His parents were emotionally immature too. The dad yelled all the time and his mom never listened to him. The only time he would really calm down is when I pat him on the back or gave him a hug.
His hyped up sexuality and porn addiction came from an emotionally unsafe home. We turn to different things for gratification. But after meeting hundreds of men in the last few months I have realized that the world has a real problem.
Men are not taught to be vulnerable, to cry or be okay with their emotions. This leads to excessive anger, violence, drug and porn addictions.
Even I was taught to suppress my sadness, to not cry. Everytime my mom would yell at me I felt my heart shut down in fear. “Don’t feel anything, you’re not safe”. Masturbation was my go to to feel anything because after I climaxed I would cry and be able to feel my emotions, and that emotion was usually pain.

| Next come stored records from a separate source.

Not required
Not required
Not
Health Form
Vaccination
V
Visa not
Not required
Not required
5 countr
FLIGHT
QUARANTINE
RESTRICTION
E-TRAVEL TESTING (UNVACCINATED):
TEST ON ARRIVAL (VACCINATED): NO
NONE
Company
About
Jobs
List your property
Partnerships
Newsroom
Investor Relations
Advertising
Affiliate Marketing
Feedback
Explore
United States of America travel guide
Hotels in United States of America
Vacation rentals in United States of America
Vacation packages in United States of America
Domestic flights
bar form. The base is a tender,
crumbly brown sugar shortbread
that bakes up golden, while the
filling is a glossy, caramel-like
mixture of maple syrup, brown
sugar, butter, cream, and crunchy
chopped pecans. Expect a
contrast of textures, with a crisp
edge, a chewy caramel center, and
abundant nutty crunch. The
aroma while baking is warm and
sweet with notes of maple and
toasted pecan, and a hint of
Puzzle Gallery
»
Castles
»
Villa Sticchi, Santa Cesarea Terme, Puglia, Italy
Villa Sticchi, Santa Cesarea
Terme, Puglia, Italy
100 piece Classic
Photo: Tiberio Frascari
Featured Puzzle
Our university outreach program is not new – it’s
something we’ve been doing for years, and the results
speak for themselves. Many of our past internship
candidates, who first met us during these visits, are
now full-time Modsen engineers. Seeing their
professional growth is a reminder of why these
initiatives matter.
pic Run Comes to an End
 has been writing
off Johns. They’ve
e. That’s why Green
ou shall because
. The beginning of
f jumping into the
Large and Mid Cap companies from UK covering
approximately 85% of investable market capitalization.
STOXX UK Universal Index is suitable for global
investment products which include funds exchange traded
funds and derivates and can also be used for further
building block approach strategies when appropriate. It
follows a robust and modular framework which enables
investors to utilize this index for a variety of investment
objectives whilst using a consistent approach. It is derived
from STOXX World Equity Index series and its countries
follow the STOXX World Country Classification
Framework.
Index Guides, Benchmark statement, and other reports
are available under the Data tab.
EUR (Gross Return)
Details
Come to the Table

I have learned for a year to express my emotions with a friend of mine. God tells us to tell people how we feel. I’ve told my mother that she hurt me by yelling at me, I’ve told her that I didn’t feel safe. God has also told me my husband is coming soon.
I have divine appointments with men everyday.
One night the Lord told me to go to Pasadena and I got a ride from an older gentleman. I asked him to buy my dinner (as the Lord often leads me to do). He suggested we get a room. In my mind I was like “wow creeper”. I told him that I was waiting until marriage to have sex and I was not interested in having sex with him.
But he was Catholic and I knew there was healing to be done. We talked at the park. He said that his wife cheated on him. He didn’t know for a long time. His friend told him. After that he started sleeping with younger women. He showed me pictures of them. They were beautiful but all they wanted was his money. He said the only reason he drove lyft was because he was lonely. He had no one to talk to at night after work.
He wanted someone to go home to.
Yet he was sleeping with women at first meeting. I said that he could not expect to find a woman who is willing to stay with him if he just sleeps with them in the beginning. He kept saying “waiting for marriage” was outdated thinking. He said he thought that 20 years ago. He said that he was a taxi driver outside a club and many women would take revenge on their boyfriends by sleeping with him. They’d get a room.
He complained that he bought me dinner but he couldn’t even get a kiss?
I said “I’m not a prostitute, I’m a prophet”.
“Yes but we are man and woman, that’s what they do”
“Just because you are man and woman does not mean you have to have sex”
He dropped me off and I prophesied to him. “Open your heart to love”.
The next day I felt super gross about how he acted and left him a message. I said that woman are not pieces of meat, they are daughters of God. Again I questioned God, why did you lead me to him?
But after the episode with the Buddhist I realize why God leads me to these people.
None of us are perfect and God has me minister to broken people. I hugged the young man and said as the Lord spoke to me “it’s not your fault, you couldn’t have done anything to prevent your ex from cheating, God loves you, He says you are His son”. He looked like he was going to cry but he didn’t.
I did though. I felt the pain.
When I was younger, I was afraid to feel pain at times. I didn’t feel safe to cry around my mother. I got yelled at for crying.
Now, I embrace the tears, I cry for people. I cry with people. It is amazing to feel.
I told him that I never had emotional support and now I realize I need that place of vulnerability with a guy. I need to connect on an emotional level with a man, not just physical.
He understood this but he said “see that woman with a bra, you probably have much more love than her but I still can’t stop staring”.
I said “you accept what you’re used to. If you didn’t get emotional support, you’re comfortable with just physical pleasure”.
It’s time to receive the Love you really deserve….the type of love that doesn’t judge you for crying, or being vulnerable. You deserve to be heard and understood.